CDU-Geschäftsführer Klaus Schüler wechselt zu Lanxess

CDU-Geschäftsführer Klaus Schüler : Merkels Lieblings-Rheinländer verlässt Parteizentrale und wechselt zu Lanxess

Der langjährige CDU-Bundesgeschäftsführer wechselt am 1. Juli in die Wirtschaft. Klaus Schüler wird Bevollmächtigter des Kölner Chemieunternehmens Lanxess.

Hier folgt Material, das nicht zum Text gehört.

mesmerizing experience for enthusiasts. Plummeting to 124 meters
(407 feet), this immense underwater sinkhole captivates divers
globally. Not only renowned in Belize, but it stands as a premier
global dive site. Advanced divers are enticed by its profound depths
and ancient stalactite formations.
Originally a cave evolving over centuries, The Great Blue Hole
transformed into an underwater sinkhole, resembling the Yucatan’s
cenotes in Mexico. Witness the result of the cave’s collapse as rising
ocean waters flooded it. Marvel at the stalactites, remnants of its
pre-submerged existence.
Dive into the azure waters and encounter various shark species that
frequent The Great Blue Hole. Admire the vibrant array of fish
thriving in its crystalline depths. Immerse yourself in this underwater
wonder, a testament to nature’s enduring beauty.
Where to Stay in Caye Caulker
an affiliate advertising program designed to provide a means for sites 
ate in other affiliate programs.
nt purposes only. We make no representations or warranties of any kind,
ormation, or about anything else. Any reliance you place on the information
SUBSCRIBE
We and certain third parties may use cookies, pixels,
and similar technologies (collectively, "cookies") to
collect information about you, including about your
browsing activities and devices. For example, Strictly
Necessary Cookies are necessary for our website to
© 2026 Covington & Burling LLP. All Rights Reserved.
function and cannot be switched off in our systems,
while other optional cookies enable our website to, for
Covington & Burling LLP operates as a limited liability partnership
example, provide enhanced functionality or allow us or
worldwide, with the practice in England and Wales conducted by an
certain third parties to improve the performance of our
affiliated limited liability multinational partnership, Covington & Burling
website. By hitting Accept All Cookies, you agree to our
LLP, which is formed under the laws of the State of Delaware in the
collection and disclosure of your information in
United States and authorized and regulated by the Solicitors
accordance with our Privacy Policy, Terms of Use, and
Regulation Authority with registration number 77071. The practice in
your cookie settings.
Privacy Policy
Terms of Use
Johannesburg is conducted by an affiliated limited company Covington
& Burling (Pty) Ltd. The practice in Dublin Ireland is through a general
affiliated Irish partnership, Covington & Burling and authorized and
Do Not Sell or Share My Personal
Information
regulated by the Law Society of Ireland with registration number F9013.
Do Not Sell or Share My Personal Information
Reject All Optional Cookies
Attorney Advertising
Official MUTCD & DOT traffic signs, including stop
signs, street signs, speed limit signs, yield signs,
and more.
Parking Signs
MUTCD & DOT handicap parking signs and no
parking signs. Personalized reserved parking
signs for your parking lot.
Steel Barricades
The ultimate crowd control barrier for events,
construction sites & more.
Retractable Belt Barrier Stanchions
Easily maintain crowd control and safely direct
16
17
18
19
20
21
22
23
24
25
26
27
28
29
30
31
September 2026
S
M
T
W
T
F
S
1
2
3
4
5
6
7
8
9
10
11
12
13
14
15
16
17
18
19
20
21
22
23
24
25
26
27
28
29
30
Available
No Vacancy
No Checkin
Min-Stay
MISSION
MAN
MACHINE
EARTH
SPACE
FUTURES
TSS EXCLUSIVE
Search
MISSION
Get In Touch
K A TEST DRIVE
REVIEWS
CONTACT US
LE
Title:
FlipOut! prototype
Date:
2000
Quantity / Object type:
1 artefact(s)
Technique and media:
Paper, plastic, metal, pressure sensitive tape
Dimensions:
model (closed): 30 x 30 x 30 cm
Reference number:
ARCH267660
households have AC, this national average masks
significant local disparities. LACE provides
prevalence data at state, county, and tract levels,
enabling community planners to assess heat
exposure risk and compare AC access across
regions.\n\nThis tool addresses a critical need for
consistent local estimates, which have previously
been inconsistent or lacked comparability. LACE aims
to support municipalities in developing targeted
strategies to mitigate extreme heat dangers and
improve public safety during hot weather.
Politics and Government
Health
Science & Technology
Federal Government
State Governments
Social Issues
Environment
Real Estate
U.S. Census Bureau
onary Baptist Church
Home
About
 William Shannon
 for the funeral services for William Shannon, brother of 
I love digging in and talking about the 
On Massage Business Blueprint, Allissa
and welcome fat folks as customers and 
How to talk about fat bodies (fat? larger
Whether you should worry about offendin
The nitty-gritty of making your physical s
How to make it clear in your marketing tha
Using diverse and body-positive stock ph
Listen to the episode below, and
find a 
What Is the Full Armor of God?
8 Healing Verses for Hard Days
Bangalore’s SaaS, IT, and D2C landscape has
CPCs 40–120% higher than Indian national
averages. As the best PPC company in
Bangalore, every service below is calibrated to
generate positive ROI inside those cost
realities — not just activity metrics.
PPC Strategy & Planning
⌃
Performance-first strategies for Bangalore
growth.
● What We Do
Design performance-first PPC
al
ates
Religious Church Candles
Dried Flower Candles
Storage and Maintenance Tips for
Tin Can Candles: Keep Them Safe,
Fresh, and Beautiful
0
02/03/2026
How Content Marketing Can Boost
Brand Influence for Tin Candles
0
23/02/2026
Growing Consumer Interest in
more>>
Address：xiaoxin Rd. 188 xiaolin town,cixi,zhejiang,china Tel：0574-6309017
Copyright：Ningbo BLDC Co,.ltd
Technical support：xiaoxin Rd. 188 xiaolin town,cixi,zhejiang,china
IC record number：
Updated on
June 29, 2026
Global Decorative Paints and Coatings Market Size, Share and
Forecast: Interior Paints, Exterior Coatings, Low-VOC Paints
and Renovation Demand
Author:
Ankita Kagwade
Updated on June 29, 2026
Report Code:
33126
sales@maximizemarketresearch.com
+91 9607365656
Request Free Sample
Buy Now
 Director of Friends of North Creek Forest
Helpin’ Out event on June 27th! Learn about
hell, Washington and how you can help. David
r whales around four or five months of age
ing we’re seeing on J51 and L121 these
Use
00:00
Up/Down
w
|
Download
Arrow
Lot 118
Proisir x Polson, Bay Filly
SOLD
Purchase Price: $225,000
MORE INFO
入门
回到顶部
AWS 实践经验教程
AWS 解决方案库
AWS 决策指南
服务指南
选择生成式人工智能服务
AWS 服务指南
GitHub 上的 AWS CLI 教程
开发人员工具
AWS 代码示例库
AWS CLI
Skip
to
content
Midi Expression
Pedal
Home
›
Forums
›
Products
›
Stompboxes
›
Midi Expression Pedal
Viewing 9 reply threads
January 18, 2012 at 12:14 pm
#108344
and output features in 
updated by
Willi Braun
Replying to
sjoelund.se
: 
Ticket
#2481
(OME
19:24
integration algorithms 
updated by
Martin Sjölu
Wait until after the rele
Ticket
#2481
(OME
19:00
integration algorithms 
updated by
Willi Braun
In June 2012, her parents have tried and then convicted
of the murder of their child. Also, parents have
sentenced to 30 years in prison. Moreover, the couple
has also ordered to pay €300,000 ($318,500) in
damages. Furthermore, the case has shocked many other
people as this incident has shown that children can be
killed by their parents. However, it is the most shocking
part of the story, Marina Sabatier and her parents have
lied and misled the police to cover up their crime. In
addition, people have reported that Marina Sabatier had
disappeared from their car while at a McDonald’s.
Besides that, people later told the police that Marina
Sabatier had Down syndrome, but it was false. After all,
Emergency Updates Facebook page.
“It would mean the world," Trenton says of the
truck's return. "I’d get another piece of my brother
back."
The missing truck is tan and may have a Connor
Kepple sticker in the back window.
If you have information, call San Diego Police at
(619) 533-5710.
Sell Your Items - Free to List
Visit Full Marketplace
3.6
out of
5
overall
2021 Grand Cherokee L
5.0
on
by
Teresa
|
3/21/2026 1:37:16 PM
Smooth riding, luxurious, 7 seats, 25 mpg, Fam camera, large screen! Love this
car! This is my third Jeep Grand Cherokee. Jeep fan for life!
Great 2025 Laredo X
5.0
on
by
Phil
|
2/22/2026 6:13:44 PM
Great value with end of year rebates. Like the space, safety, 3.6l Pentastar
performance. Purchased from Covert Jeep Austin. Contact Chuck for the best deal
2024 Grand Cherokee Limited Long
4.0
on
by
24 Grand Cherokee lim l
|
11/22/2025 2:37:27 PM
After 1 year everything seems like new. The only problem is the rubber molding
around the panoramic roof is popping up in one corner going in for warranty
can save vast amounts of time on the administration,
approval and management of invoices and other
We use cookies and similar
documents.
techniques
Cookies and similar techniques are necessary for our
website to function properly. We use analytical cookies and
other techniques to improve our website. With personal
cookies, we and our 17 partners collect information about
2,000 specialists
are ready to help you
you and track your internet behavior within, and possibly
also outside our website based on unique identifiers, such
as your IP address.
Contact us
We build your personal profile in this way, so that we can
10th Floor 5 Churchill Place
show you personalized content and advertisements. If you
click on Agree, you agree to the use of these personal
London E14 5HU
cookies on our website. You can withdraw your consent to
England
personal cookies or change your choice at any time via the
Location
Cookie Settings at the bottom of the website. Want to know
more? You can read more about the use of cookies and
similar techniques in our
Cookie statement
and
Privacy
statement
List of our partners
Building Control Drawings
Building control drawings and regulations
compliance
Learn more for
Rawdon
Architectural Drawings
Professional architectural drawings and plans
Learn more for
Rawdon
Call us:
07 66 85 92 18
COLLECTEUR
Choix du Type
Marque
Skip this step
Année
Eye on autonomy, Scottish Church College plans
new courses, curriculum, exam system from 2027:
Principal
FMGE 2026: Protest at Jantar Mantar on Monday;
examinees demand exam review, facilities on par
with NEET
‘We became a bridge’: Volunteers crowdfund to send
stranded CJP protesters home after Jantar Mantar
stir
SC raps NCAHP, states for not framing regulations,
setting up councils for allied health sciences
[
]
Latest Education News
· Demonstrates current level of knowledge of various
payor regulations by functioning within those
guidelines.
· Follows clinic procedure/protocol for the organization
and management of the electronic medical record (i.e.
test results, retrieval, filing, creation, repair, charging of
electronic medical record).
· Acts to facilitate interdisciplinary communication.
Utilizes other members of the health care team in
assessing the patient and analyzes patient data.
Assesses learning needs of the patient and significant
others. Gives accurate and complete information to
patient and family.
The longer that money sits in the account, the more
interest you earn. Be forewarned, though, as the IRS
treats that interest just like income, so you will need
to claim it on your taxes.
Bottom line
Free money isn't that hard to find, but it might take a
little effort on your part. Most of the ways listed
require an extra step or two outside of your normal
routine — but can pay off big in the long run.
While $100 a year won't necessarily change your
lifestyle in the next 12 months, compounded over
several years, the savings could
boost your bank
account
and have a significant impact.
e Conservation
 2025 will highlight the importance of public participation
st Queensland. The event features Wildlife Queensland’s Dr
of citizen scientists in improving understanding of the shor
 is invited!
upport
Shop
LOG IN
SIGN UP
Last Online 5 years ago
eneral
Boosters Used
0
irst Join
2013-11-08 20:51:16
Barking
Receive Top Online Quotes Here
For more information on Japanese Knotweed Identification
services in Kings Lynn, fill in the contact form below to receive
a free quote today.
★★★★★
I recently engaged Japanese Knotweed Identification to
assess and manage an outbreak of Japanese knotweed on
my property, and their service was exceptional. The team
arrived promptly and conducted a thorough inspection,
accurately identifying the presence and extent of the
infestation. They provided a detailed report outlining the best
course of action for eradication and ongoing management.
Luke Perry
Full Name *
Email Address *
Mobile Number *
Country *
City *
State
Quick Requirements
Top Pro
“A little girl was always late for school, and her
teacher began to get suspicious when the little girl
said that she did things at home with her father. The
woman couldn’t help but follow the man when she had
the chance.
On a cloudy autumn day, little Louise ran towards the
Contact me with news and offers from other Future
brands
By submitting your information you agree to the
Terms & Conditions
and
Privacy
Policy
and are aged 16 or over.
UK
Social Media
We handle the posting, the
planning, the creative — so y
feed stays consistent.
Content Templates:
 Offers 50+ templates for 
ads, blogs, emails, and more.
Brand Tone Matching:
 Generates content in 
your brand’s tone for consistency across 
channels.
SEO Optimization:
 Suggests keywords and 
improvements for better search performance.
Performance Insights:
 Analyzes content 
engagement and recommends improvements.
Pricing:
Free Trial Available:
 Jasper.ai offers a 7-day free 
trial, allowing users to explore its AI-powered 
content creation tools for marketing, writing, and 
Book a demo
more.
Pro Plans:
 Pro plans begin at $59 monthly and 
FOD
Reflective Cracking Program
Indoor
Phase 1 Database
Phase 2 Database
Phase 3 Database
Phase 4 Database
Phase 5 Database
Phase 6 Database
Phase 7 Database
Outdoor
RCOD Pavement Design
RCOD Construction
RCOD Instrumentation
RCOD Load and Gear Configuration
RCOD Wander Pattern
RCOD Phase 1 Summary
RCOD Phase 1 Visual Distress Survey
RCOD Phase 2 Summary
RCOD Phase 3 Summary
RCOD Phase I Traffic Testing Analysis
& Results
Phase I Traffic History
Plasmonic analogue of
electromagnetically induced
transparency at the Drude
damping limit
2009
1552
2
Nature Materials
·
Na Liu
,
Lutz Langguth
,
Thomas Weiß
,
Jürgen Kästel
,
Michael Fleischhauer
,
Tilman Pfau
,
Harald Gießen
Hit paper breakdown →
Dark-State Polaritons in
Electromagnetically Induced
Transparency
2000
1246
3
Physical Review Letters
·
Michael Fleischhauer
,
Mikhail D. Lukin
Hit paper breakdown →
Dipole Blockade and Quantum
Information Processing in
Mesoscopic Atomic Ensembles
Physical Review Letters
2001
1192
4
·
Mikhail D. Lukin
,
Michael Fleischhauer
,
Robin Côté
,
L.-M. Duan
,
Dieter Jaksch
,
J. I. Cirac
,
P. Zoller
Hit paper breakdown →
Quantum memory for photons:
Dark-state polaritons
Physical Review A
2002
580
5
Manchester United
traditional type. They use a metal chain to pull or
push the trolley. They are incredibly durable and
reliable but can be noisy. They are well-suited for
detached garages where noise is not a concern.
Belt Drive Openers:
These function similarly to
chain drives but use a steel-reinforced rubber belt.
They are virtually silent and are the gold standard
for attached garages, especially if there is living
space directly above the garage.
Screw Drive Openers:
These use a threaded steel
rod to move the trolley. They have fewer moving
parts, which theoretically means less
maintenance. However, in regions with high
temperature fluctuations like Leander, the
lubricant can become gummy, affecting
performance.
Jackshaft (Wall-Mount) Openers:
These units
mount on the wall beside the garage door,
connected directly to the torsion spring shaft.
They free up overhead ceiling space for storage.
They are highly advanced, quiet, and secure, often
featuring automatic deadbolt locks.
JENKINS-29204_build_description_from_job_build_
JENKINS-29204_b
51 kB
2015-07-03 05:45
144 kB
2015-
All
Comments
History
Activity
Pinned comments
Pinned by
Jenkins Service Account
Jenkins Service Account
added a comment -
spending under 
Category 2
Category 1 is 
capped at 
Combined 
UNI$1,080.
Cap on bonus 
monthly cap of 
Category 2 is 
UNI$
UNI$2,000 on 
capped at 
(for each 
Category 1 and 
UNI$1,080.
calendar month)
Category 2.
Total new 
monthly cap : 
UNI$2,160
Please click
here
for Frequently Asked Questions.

Sein Meisterwerk war die Bundestagswahl 2017. Schon im Frühjahr 2016 hatte sich CDU-Bundesgeschäftsführer Klaus Schüler mit der damaligen CDU-Chefin und Bundeskanzlerin Angela Merkel und wenigen Getreuen zu einer vertraulichen Strategiesitzung vor den Toren Berlins verabredet. Ziel: die Wiederwahl Angela Merkels 2017. Gegen die Zweifel der Vorsitzenden präsentierte der CDU-Manager aus Köln eine nur auf Merkel abgestimmte Kampagne - trotz der anhaltenden Kritik an der Kanzlerin wegen ihrer Flüchtlingspolitik. Die CDU erreichte trotzdem 2017 die Mehrheit. Merkel blieb Regierungschefin.

Klaus Schüler ist eine Institution in der CDU. Seit fast 30 Jahren arbeitet er im Adenauer-Haus, seit 2007 ist er als Geschäftsführer direkt für die Vorsitzende Angela Merkel tätig. Er war ihr wichtigster Mann in der Parteizentrale. Loyal, verlässlich, schweigsam. Merkels Lieblings-Rheinländer.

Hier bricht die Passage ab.